Nothing about real change in diversity is likely to be easy, given that all aspects of firms are involved, from leadership to culture to HR policies. But experts say an early step includes one that many miss: simply connecting employees of color with senior leaders. These one-on-one conversations can expand the executives’ networks and give both sides more mutual understanding of opportunities and challenges within the company—and what people of color face outside it. These connections make the next step, establishing mentorships, easier. Mentorships and sponsorships are among the most successful ways to improve the promotion and job retention levels of underrepresented employees over a two- to four-year period, Domingo says.

Companies also need to empower employees to make changes within the organization. That involves giving the chief diversity officer resources and the full support of the C-suite. Give them access to company data on employees, finances, and everything else so they can identify problem spots and build programs to solve them. “You need someone who has a holistic approach and isn’t marginalized within the organization,” Newkirk says.

Ultimately, the biggest thing leaders can do is become truly more inclusive—going beyond ordering up diversity programs and then delegating their execution to subordinates. Inclusive leaders, experts say, are authentic, emotionally resilient, inquisitive, flexible, and self-assured. Few leaders currently have all these traits.

 

 

Being inclusive will make it easier to treat diversity and inclusion as a strategic priority. Explain to everyone why it’s important, build structures to achieve it, and measure what success looks like.
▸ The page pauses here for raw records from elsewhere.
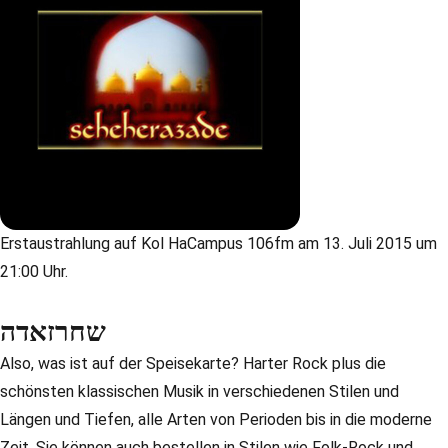
Erstaustrahlung auf Kol HaCampus 106fm am 13. Juli 2015 um
21:00 Uhr.
שחרזאדה
Also, was ist auf der Speisekarte? Harter Rock plus die
schönsten klassischen Musik in verschiedenen Stilen und
Längen und Tiefen, alle Arten von Perioden bis in die moderne
Zeit. Sie können auch bestellen in Stilen wie Folk-Rock und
In practice, that will mean looking at pay systems, hiring, promotions, career development, and even mergers and product expansions through a lens of inclusion. “Do those things now, and you will increase the probability that things are happening,” says Michael Hyter, a longtime diversity and inclusion specialist at Korn Ferry and now the firm’s chief diversity officer.

To be sure, most of these efforts won’t immediately move the line on one of the biggest goals: getting more people of color into senior executive positions. Indeed, experts predict there may not be that many more senior leaders of color in 2023 than there were in 2020. That’s why it’s critical for leaders to communicate their diversity efforts clearly and routinely to their stakeholders. Celebrate positive short-term changes, Hyter says, and talk about how complex structural problems are being addressed. “The average employee may be upset at the timeline, but they’re adult enough to understand that it takes time and appreciate the efforts to be made,” he says.

 

 

It ultimately worked for Denny’s. After its punishment, it made major changes to how it hired, promoted, and marketed. Within a few years, women and people of color made up 45 percent of its senior management team, and the company was repeatedly named as one of the best places in the country for people of color to work.